Qué curioso, pensé, que esta obra fuese considerada tan extraordinaria como para que la Reina Madre de Inglaterra comprase una de las cinco versiones y la colgase en Clarence House. Las demás se encuentran en manos privadas o están en museos prestigiosos, como la Tate Gallery.
En las cinco versiones de
Hastío,
un hombre maduro de aspecto aburrido está sentado a una mesa, con un cigarro encendido y un vaso alto, supongo que de cerveza, delante de él. Mira al vacío, abstraído en sus pensamientos y sin mostrar el menor interés por la mujer que se encuentra a su espalda, inclinada sobre un aparador y con la cabeza apoyada en la mano, contemplando melancólica unas palomas disecadas que están dentro de una campana de cristal. Un detalle fundamental del cuadro es el retrato de una mujer, una diva, que aparece colgado en la pared, detrás de las cabezas de la aburrida pareja. Después de haber visto varias versiones de
Hastío,
era consciente de las ligeras variaciones en la apariencia de la diva.
En tres de ellas, la mujer lleva sobre los hombros algo semejante a una gruesa boa de plumas. Pero en las versiones de la Reina Madre y la Tate Gallery no se ve la boa, sino una indistinguible figura marrón rojiza que envuelve el hombro izquierdo y cae sobre la parte superior del brazo y el pecho. Sólo cuando yo misma experimenté hastío, sentada en el apartamento de Aspen, reparé en una media luna vertical de un pálido color carne sobre el hombro izquierdo de la diva. Este dibujo tiene una especie de protuberancia en el lado izquierdo que se parece mucho a una oreja.
Tras una inspección más atenta, la figura se convierte en la cara de un hombre semioculta por las sombras. Se está acercando a la mujer por detrás, y ella gira ligeramente la cabeza como si intuyera su proximidad. Bajo una lupa de pocos aumentos, la cara del hombre se ve con más claridad, y la de la mujer adquiere el aspecto de una calavera. Pero con una lupa de más aumentos, la imagen se disgrega en pinceladas sueltas. Viajé a Londres, contemplé el original de la Tate Gallery y no cambié de opinión. Envié una diapositiva del cuadro al Instituto de Ciencia y Medicina Forense de Virginia para ver si la tecnología podía proporcionar una visión más precisa.

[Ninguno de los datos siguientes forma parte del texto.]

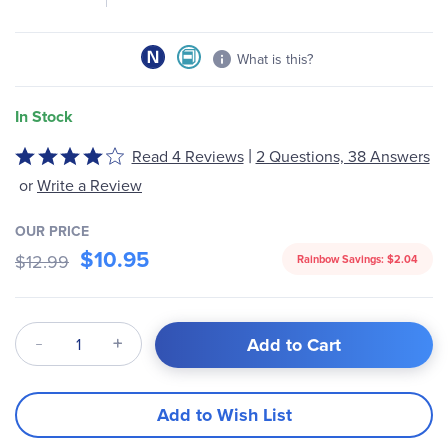
What is this?
In Stock
|
Read 4 Reviews
2 Questions, 38 Answers
Rated
3.8
or
Write a Review
out
of
OUR PRICE
5
$10.95
$12.99
Rainbow Savings:
$2.04
Qty
Add to Cart
Add to Wish List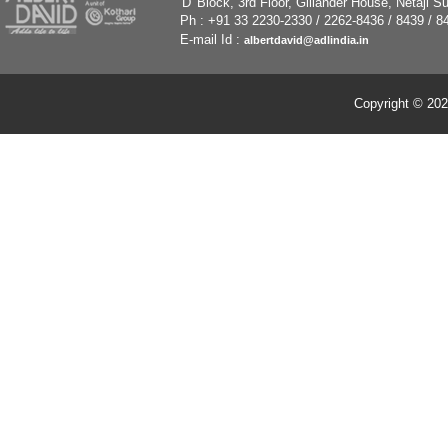
'
D' Block, 3rd Floor, Gillander House, Netaji
Ph : +91 33 2230-2330 / 2262-8436 / 8439 / 8
E-mail Id :
albertdavid@adlindia.in
Copyright © 202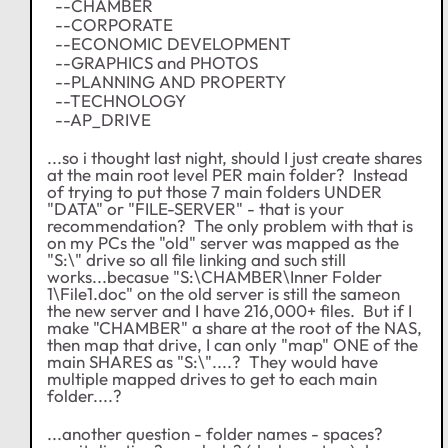
--CHAMBER
--CORPORATE
--ECONOMIC DEVELOPMENT
--GRAPHICS and PHOTOS
--PLANNING AND PROPERTY
--TECHNOLOGY
--AP_DRIVE
...so i thought last night, should I just create shares
at the main root level PER main folder? Instead
of trying to put those 7 main folders UNDER
"DATA" or "FILE-SERVER" - that is your
recommendation? The only problem with that is
on my PCs the "old" server was mapped as the
"S:\" drive so all file linking and such still
works...becasue "S:\CHAMBER\Inner Folder
1\File1.doc" on the old server is still the sameon
the new server and I have 216,000+ files. But if I
make "CHAMBER" a share at the root of the NAS,
then map that drive, I can only "map" ONE of the
main SHARES as "S:\"....? They would have
multiple mapped drives to get to each main
folder....?
...another question - folder names - spaces?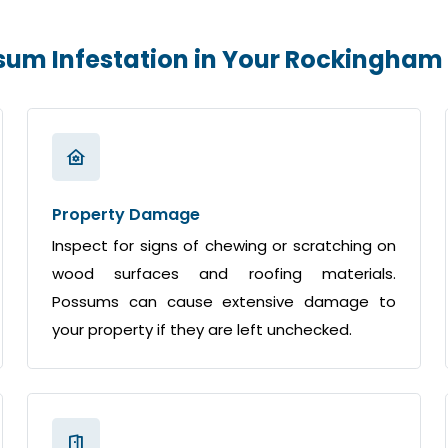
ssum Infestation in Your Rockingha
Property Damage
Inspect for signs of chewing or scratching on
wood surfaces and roofing materials.
Possums can cause extensive damage to
your property if they are left unchecked.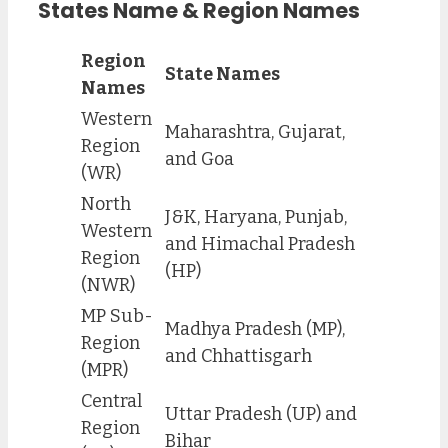
States Name & Region Names
Region
State Names
Names
Western
Maharashtra, Gujarat,
Region
and Goa
(WR)
North
J&K, Haryana, Punjab,
Western
and Himachal Pradesh
Region
(HP)
(NWR)
MP Sub-
Madhya Pradesh (MP),
Region
and Chhattisgarh
(MPR)
Central
Uttar Pradesh (UP) and
Region
Bihar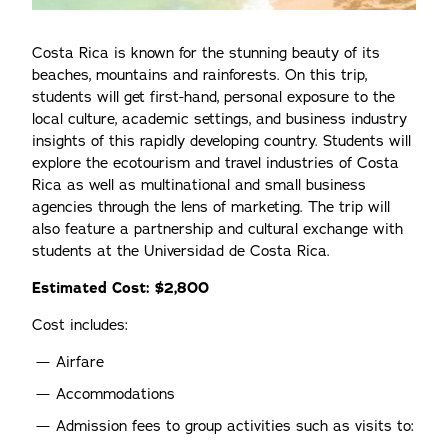
Costa Rica is known for the stunning beauty of its
beaches, mountains and rainforests. On this trip,
students will get first-hand, personal exposure to the
local culture, academic settings, and business industry
insights of this rapidly developing country. Students will
explore the ecotourism and travel industries of Costa
Rica as well as multinational and small business
agencies through the lens of marketing. The trip will
also feature a partnership and cultural exchange with
students at the Universidad de Costa Rica.
Estimated Cost: $2,800
Cost includes:
Airfare
Accommodations
Admission fees to group activities such as visits to:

La ampliación computerizada de imágenes detecta centenares de tonalidades de gris que el ojo humano es incapaz de percibir, y hace visible o descifrable una fotografía borrosa o un texto borrado. Sin embargo, esta técnica es eficaz con cintas de vídeo o fotografías deficientes, pero no con pinturas. Lo único que conseguimos con
Hastío
fue separar las pinceladas de Sickert hasta que obtuvimos el reverso de lo que hizo cuando las unió. Como tantas otras veces mientras trabajaba en el caso del Destripador, me recordaron que la ciencia forense no puede ni podrá reemplazar las facultades humanas de detección, deducción, experiencia y sentido común, como tampoco un trabajo diligente.
El
Hastío
de Sickert se vinculó con la investigación de los crímenes del Destripador mucho antes de que yo reparara en él, aunque de una manera muy diferente. En una versión del cuadro, la diva envuelta en una boa tiene una mancha blanca en el hombro izquierdo que guarda una ligera semejanza con las palomas disecadas del aparador. Algunos entusiastas del caso del Destripador insisten en que el «pájaro» es una «gaviota», en inglés
gull,
y que Sickert la introdujo en el cuadro para sugerir que el asesino era sir William Gull, el médico personal de la reina Victoria. Los defensores de esta interpretación suelen suscribir la teoría de la conspiración real, que implica al doctor Gull y al duque de Clarence en cinco crímenes del Destripador.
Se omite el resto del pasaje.